Now that I know where they live at this moment in time, I can add in the information that Barbara Fallon located for me. Noting that his report was made by the town medical examiner, I put this in my family tree.

Tuesday, July 10, 2018

Prickly Summer: Tom and Annie My Paternal Grandparents

Paternal Grandparents Gravestones at River Bend Cemetery
Photos taken by Midge Frazel, 2002
Prickly Summer: Tom and Annie, My Paternal Grandparents

When I was a child, we decorated the gravestones of our close family, near Memorial Day.

One year, I went with my father, without my mother, but just to River Bend Cemetery in Westerly, Rhode Island. 

As I stood in front of the gravestones of the grandparents that died before I was born, I realized that they were fairly young when they died and that they died only a few years apart. Seeing the expression on my face, my father and my aunts told me I had nothing to be afraid of. They mistook my expression as fear not as questioning. When I said that I wasn't afraid, they left me alone. We planted the geraniums and left.

Some stories can only be told from the end. They can take years of research and recording. In this case, several other researchers have been invaluable help. I have blogged about this before, but all of what I have learned needed to be written cohesively. 

My father, the son of this couple, and my mother rest in this plot. Most New England families of the past are buried together. I now know that my maternal grandfather bought plots in nearby Elm Grove Cemetery, in Mystic, CT for himself and his wife and for his children but that is not how it worked out. So, my mother agreed to be buried here with my father's family. 
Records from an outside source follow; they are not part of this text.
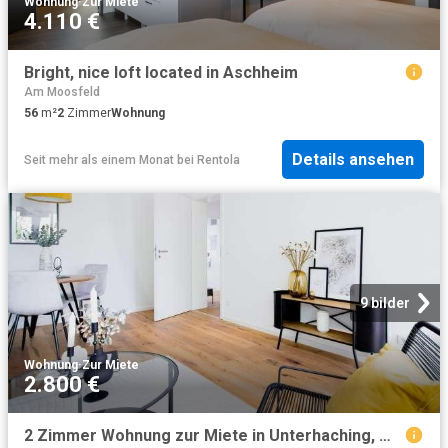
Wohnung
·
Zur Miete
4.110 €
Bright, nice loft located in Aschheim
Am Moosfeld
56
m²
2
Zimmer
Wohnung
Details ansehen
Seit mehr als einem Monat
bei
Rentola
9 bilder
Wohnung
·
Zur Miete
2.800 €
2 Zimmer Wohnung zur Miete in Unterhaching, München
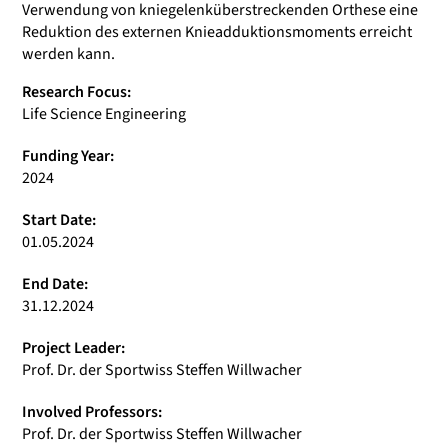
Verwendung von kniegelenküberstreckenden Orthese eine
Reduktion des externen Knieadduktionsmoments erreicht
werden kann.
Research Focus:
Life Science Engineering
Funding Year:
2024
Start Date:
01.05.2024
End Date:
31.12.2024
Project Leader:
Prof. Dr. der Sportwiss Steffen Willwacher
Involved Professors:
Prof. Dr. der Sportwiss Steffen Willwacher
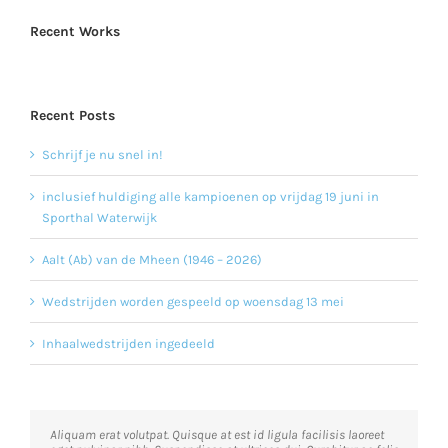
Recent Works
Recent Posts
Schrijf je nu snel in!
inclusief huldiging alle kampioenen op vrijdag 19 juni in
Sporthal Waterwijk
Aalt (Ab) van de Mheen (1946 – 2026)
Wedstrijden worden gespeeld op woensdag 13 mei
Inhaalwedstrijden ingedeeld
Neque porro quisquam est, qui dolorem ipsum quia dolor sit
Aliquam erat volutpat. Quisque at est id ligula facilisis laoreet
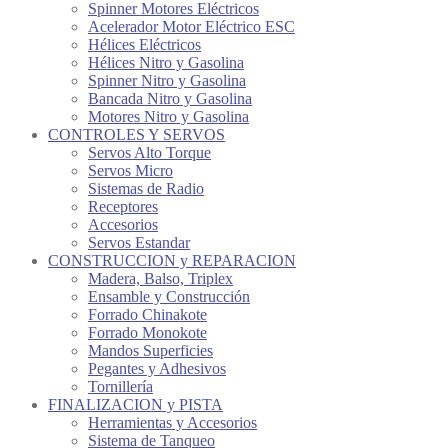
Spinner Motores Eléctricos
Acelerador Motor Eléctrico ESC
Hélices Eléctricos
Hélices Nitro y Gasolina
Spinner Nitro y Gasolina
Bancada Nitro y Gasolina
Motores Nitro y Gasolina
CONTROLES Y SERVOS
Servos Alto Torque
Servos Micro
Sistemas de Radio
Receptores
Accesorios
Servos Estandar
CONSTRUCCION y REPARACION
Madera, Balso, Triplex
Ensamble y Construcción
Forrado Chinakote
Forrado Monokote
Mandos Superficies
Pegantes y Adhesivos
Tornillería
FINALIZACION y PISTA
Herramientas y Accesorios
Sistema de Tanqueo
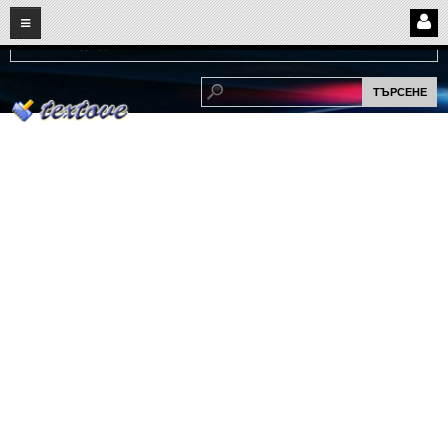
08
08
2026
Нови:
Надежда...
НАЧАЛО
ПОТРЕБИТЕЛСКИ СТРАНИЦИ
Страница за вход
Регистрация
Потребителски профил
Интелигентно търсене
СПОМЕНИ
СПОМЕНИ
Забавни спомени
(11)
Любовни спомени
(37)
Тъжни спомени
(19)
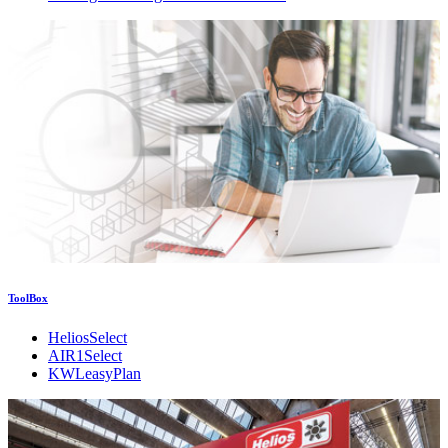
ToolBox
HeliosSelect
AIR1Select
KWLeasyPlan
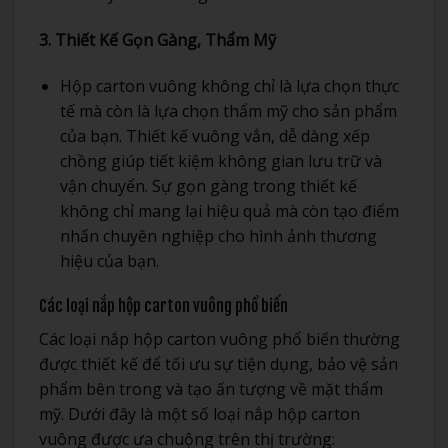
3. Thiết Kế Gọn Gàng, Thẩm Mỹ
Hộp carton vuông không chỉ là lựa chọn thực
tế mà còn là lựa chọn thẩm mỹ cho sản phẩm
của bạn. Thiết kế vuông vắn, dễ dàng xếp
chồng giúp tiết kiệm không gian lưu trữ và
vận chuyển. Sự gọn gàng trong thiết kế
không chỉ mang lại hiệu quả mà còn tạo điểm
nhấn chuyên nghiệp cho hình ảnh thương
hiệu của bạn.
Các loại nắp hộp carton vuông phổ biến
Các loại nắp hộp carton vuông phổ biến thường
được thiết kế để tối ưu sự tiện dụng, bảo vệ sản
phẩm bên trong và tạo ấn tượng về mặt thẩm
mỹ. Dưới đây là một số loại nắp hộp carton
vuông được ưa chuộng trên thị trường:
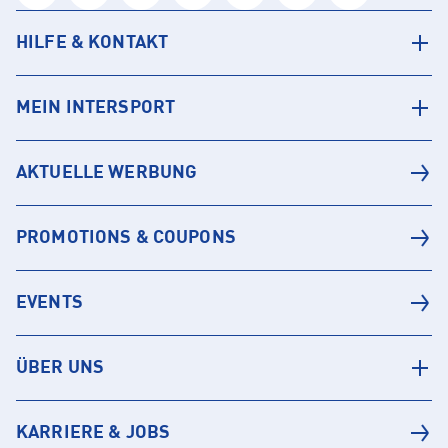
HILFE & KONTAKT
MEIN INTERSPORT
AKTUELLE WERBUNG
PROMOTIONS & COUPONS
EVENTS
ÜBER UNS
KARRIERE & JOBS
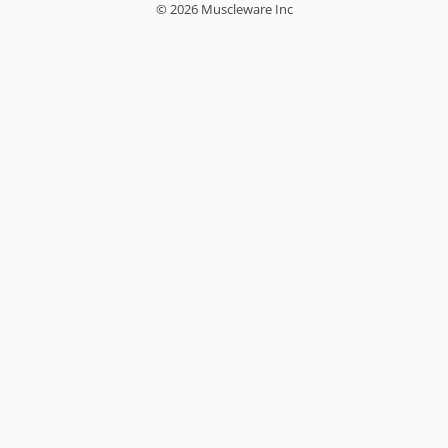
© 2026 Muscleware Inc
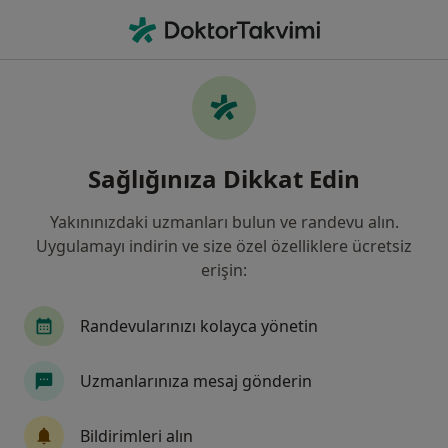
An
Kardiyoloji • Antalya
Filters
Sigorta:
Türkiye Vakıflar Bank
Antalya bölgesinde Türkiye Vakıflar Bankası
Sağlığınıza Dikkat Edin
T.A.O. Memur Ve Hizmetlileri Emekli Ve
Sağlık Yardım Sandığı Vakfı kabul eden
Yakınınızdaki uzmanları bulun ve randevu alın.
Kardiyologlar
Uygulamayı indirin ve size özel özelliklere ücretsiz
erişin:
Randevularınızı kolayca yönetin
Uzmanlarınıza mesaj gönderin
Doç. Dr. Fatih Koç
Bildirimleri alın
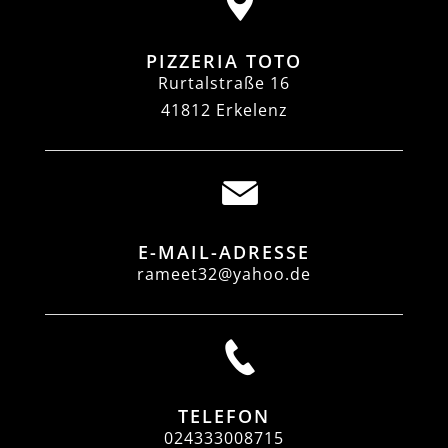
PIZZERIA TOTO
Rurtalstraße 16
41812 Erkelenz
E-MAIL-ADRESSE
rameet32@yahoo.de
TELEFON
024333008715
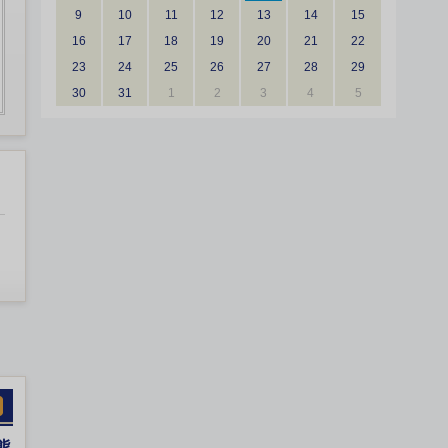
9
10
11
12
13
14
15
16
17
18
19
20
21
22
23
24
25
26
27
28
29
30
31
1
2
3
4
5
熊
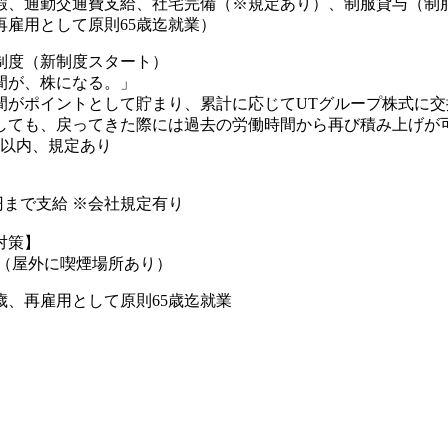
暇、通勤交通費支給、社宅完備（※規定あり）、制服貸与（制
再雇用として原則65歳迄就業）
制度（新制度スタート）
間が、株になる。」
間がポイントとして貯まり、累計に応じてUTグループ株式に交
しても、戻ってきた際には過去の労働時間から再び積み上げが可
年以内、規定あり
00円まで支給 ※会社規定有り
対策】
煙（屋外に喫煙場所あり）
歳、再雇用として原則65歳迄就業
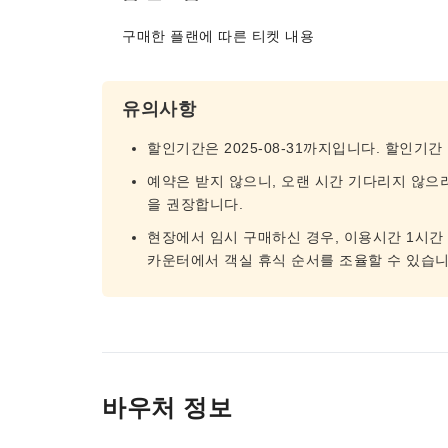
구매한 플랜에 따른 티켓 내용
유의사항
할인기간은 2025-08-31까지입니다. 할인기간
예약은 받지 않으니, 오랜 시간 기다리지 않으
을 권장합니다.
현장에서 임시 구매하신 경우, 이용시간 1시간
카운터에서 객실 휴식 순서를 조율할 수 있습니
바우처 정보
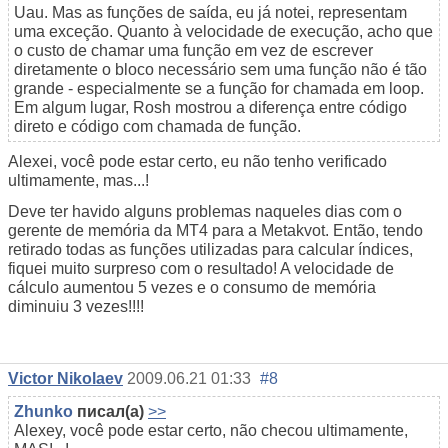
Uau. Mas as funções de saída, eu já notei, representam
uma exceção. Quanto à velocidade de execução, acho que
o custo de chamar uma função em vez de escrever
diretamente o bloco necessário sem uma função não é tão
grande - especialmente se a função for chamada em loop.
Em algum lugar, Rosh mostrou a diferença entre código
direto e código com chamada de função.
Alexei, você pode estar certo, eu não tenho verificado
ultimamente, mas...!
Deve ter havido alguns problemas naqueles dias com o
gerente de memória da MT4 para a Metakvot. Então, tendo
retirado todas as funções utilizadas para calcular índices,
fiquei muito surpreso com o resultado! A velocidade de
cálculo aumentou 5 vezes e o consumo de memória
diminuiu 3 vezes!!!!
Victor Nikolaev
2009.06.21 01:33
#8
Zhunko
писал(а)
>>
Alexey, você pode estar certo, não checou ultimamente,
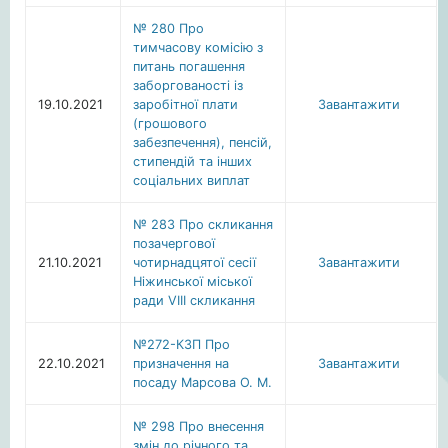
№ 280 Про
тимчасову комісію з
питань погашення
заборгованості із
19.10.2021
заробітної плати
Завантажити
(грошового
забезпечення), пенсій,
стипендій та інших
соціальних виплат
№ 283 Про скликання
позачергової
21.10.2021
чотирнадцятої сесії
Завантажити
Ніжинської міської
ради VIIІ скликання
№272-КЗП Про
22.10.2021
призначення на
Завантажити
посаду Марсова О. М.
№ 298 Про внесення
змін до річного та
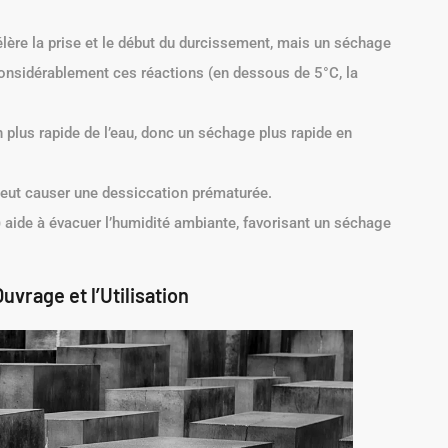
ère la prise et le début du durcissement, mais un séchage
it considérablement ces réactions (en dessous de 5°C, la
n plus rapide de l’eau, donc un séchage plus rapide en
peut causer une dessiccation prématurée.
) aide à évacuer l’humidité ambiante, favorisant un séchage
rage et l’Utilisation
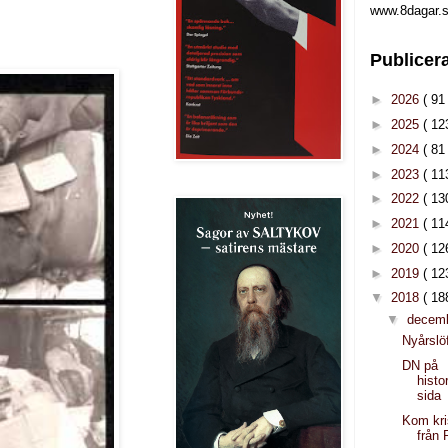
www.8dagar.s
Publicer
►
2026
( 91 
►
2025
( 12
►
2024
( 81 
►
2023
( 11
►
2022
( 13
►
2021
( 11
►
2020
( 12
►
2019
( 12
▼
2018
( 18
▼
decem
Nyårslö
DN på
histo
sida
Kom kr
från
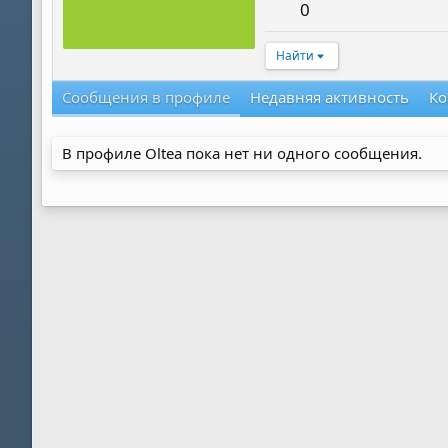
0
Найти
Сообщения в профиле
Недавняя активность
Ко
В профиле Oltea пока нет ни одного сообщения.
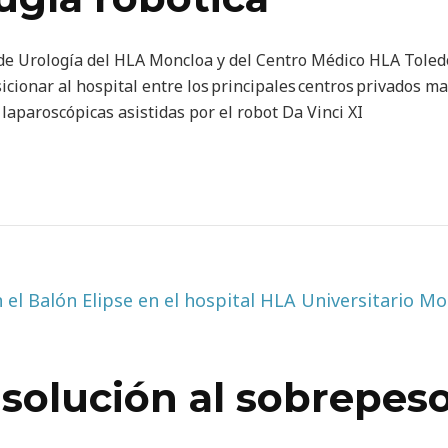
 de Urología del HLA Moncloa y del Centro Médico HLA Toledo,
cionar al hospital entre los principales centros privados ma
laparoscópicas asistidas por el robot Da Vinci XI
 solución al sobrepeso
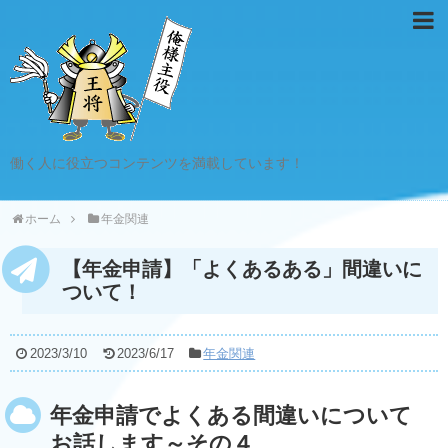
働く人に役立つコンテンツを満載しています！
ホーム
年金関連
【年金申請】「よくあるある」間違いに
ついて！
2023/3/10
2023/6/17
年金関連
年金申請でよくある間違いについて
お話します～その４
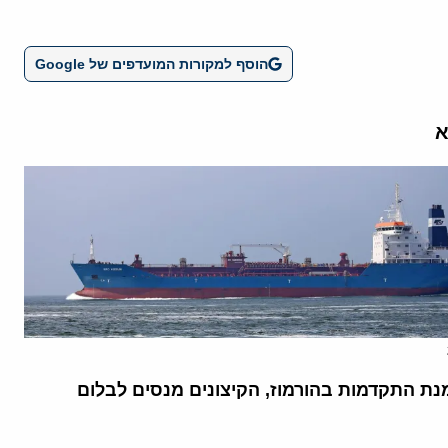
הוסף למקורות המועדפים של Google
א
נת התקדמות בהורמוז, הקיצונים מנסים לבלום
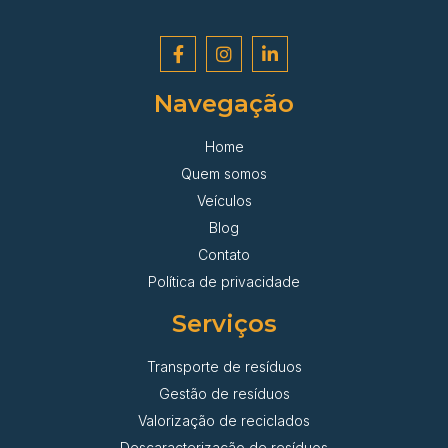
Navegação
Home
Quem somos
Veículos
Blog
Contato
Política de privacidade
Serviços
Transporte de resíduos
Gestão de resíduos
Valorização de reciclados
Descaracterização de resíduos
As people in my father's family have passed away, I have inherited photographs and papers that have helped me piece together this timeline. It has taught me a lot about how genealogy works. For the next few months, I will be writing what I know so my descendants and my cousin's descendants will understand. There's always more to uncover, but for now, I have to stop and get this done.

The last days of a person's life is often the hardest to write about. That's what makes this prickly. You'll see.

Sunday, July 8, 2018

Prickly Summer: Would You Like a Beveridge?

Oral Interview Sheets by Midge Frazel, 1971
Prickly Summer: Would You like a Beveridge?

While my soon to be husband was in Vietnam, I decided to interview my father's family on Thanksgiving, so after dinner, I went with my father to his sister's home and started with simple names and dates. The thing I remember most clearly is that it became obvious that my family didn't know everything about their own generation. The most fun was the surnames and listening to them try to decide how to spell them. As you can see I spelled Aiken incorrectly and my aunt fixed it. It did turn out that it was only partially wrong.

After my aunt wrote her mother's name, the men wandered into the living room and my aunt said, "Do you want a beverage?" So, we had to stop while dessert was served in the kitchen. I looked at the four interviews I has conducted, while my aunt put a big piece of pie and a cuppa in front of my father without asking him what he wanted. 

My Aiken and Beveridge family has been a lot of work and this week, I finally figured out what a family member said about the birth of my great grandparents first born child. He was born in 1879 and his parents weren't married until 1881.